About this task. Two lines mark the range in the entries below: the one holding "PATIENT RESOURCES" and the one holding "October 2016". Set down those two and all lines between them, exactly.

(Beginning of Study material)

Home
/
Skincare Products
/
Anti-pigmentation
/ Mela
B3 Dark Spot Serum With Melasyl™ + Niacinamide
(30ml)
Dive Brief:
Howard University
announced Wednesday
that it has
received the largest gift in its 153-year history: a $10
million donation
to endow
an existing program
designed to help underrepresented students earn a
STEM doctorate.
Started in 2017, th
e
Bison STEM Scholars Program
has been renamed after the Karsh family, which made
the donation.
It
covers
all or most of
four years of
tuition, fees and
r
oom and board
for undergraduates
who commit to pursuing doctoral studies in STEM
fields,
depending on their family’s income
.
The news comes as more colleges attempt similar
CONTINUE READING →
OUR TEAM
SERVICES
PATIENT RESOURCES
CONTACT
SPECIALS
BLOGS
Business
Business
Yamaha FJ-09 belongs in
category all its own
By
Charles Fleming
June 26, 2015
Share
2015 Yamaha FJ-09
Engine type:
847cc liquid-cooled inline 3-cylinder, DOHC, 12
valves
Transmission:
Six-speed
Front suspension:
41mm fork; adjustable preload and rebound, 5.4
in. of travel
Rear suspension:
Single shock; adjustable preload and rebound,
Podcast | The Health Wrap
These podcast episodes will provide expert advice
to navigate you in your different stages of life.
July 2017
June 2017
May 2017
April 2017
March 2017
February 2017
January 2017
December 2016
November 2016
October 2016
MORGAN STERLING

(End of Study material)
(Beginning of Study material)

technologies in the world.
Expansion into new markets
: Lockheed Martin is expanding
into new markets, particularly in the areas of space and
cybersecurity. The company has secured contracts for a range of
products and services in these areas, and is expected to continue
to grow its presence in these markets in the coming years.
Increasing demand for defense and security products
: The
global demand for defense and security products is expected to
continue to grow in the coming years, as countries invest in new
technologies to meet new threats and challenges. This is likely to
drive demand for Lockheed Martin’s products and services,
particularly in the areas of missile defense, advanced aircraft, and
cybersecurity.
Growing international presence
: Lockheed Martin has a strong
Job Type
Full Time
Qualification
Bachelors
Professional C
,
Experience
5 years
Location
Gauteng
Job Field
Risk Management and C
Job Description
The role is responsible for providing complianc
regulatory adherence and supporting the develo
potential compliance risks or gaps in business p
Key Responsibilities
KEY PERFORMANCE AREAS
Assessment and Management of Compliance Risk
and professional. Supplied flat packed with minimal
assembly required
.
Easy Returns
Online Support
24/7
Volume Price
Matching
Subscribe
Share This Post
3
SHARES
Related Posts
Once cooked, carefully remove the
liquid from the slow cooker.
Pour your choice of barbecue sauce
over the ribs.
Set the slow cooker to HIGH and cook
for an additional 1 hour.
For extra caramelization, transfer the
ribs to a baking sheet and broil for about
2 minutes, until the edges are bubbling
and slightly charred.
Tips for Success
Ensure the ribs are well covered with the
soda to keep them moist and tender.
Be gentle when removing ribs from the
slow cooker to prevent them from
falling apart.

(End of Study material)

Answer area.
PATIENT RESOURCES
CONTACT
SPECIALS
BLOGS
Business
Business
Yamaha FJ-09 belongs in
category all its own
By
Charles Fleming
June 26, 2015
Share
2015 Yamaha FJ-09
Engine type:
847cc liquid-cooled inline 3-cylinder, DOHC, 12
valves
Transmission:
Six-speed
Front suspension:
41mm fork; adjustable preload and rebound, 5.4
in. of travel
Rear suspension:
Single shock; adjustable preload and rebound,
Podcast | The Health Wrap
These podcast episodes will provide expert advice
to navigate you in your different stages of life.
July 2017
June 2017
May 2017
April 2017
March 2017
February 2017
January 2017
December 2016
November 2016
October 2016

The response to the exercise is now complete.